The working principle is as follows: the angle of the buoy 2 can be adjusted through the rotation of the steering motor 5 when the device is used, and then the angle measured by the infrared distance measuring instrument 11 is adjusted. Thereby increasing the measurement area. In addition, the steering motor 5 is arranged in the buoy 2, so that the device can be arranged on an underwater robot to complete the angle adjustment of the infrared distance measuring instrument 11, can also complete the angle adjustment in other devices, and further increases the adaptive range of the device.
The above embodiments are only specific cases of the present invention, and the protection scope of the present invention includes but is not limited to the product form and style of the above embodiments, and any suitable changes or modifications of the underwater robot distance measuring device according to the claims of the present invention and those of ordinary skill in the art should fall within the protection scope of the present invention.
Claims (5)
1. An underwater robot distance measuring device characterized in that: including the robot main part, the bilateral symmetry of robot main part is equipped with the flotation pontoon, the flotation pontoon pass through the connecting pipe and install in the robot main part, the robot main part in be equipped with the mounting bracket, the connecting pipe in be equipped with and turn to the motor, the motor shaft that turns to the motor on link firmly the fixed block, the fixed block install on the mounting bracket, the connecting pipe pass the through-hole in the robot main part and pass through axle seal bearing swing joint with the through-hole, the end of flotation pontoon be equipped with infrared glass, the flotation pontoon in be located infrared glass one side and be equipped with infrared range finder, the flotation pontoon in still be equipped with battery, wireless module, integrated unit and controller.

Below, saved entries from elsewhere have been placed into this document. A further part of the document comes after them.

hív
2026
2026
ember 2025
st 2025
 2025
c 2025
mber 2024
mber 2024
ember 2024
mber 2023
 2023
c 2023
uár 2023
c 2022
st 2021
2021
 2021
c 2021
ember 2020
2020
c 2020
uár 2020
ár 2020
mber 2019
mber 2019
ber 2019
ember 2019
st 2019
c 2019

2. The underwater robot distance measuring device according to claim 1, characterized in that: the mounting bracket link firmly in the robot main part, the mounting bracket on be equipped with spacing hole, the shape in spacing hole be the cross, the shape and the spacing hole shape of fixed block shape with.

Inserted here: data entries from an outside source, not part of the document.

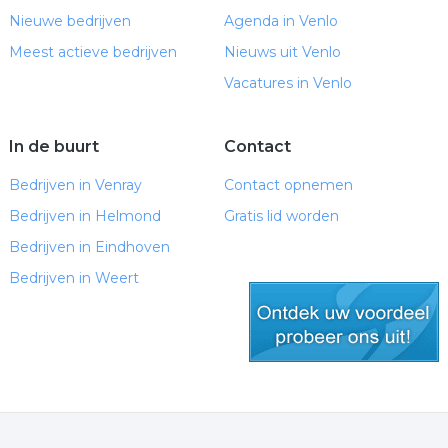
Nieuwe bedrijven
Agenda in Venlo
Meest actieve bedrijven
Nieuws uit Venlo
Vacatures in Venlo
In de buurt
Contact
Bedrijven in Venray
Contact opnemen
Bedrijven in Helmond
Gratis lid worden
Bedrijven in Eindhoven
Bedrijven in Weert
gratis lid worden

3. The underwater robot distance measuring device according to claim 1, characterized in that: the motor adopts a brushless motor, and the storage battery adopts a lithium battery.
4. The underwater robot distance measuring device according to claim 1, characterized in that: the steering motor is fixed in the connecting pipe, and the inner diameter of the connecting pipe is larger than the outer diameter of the steering motor.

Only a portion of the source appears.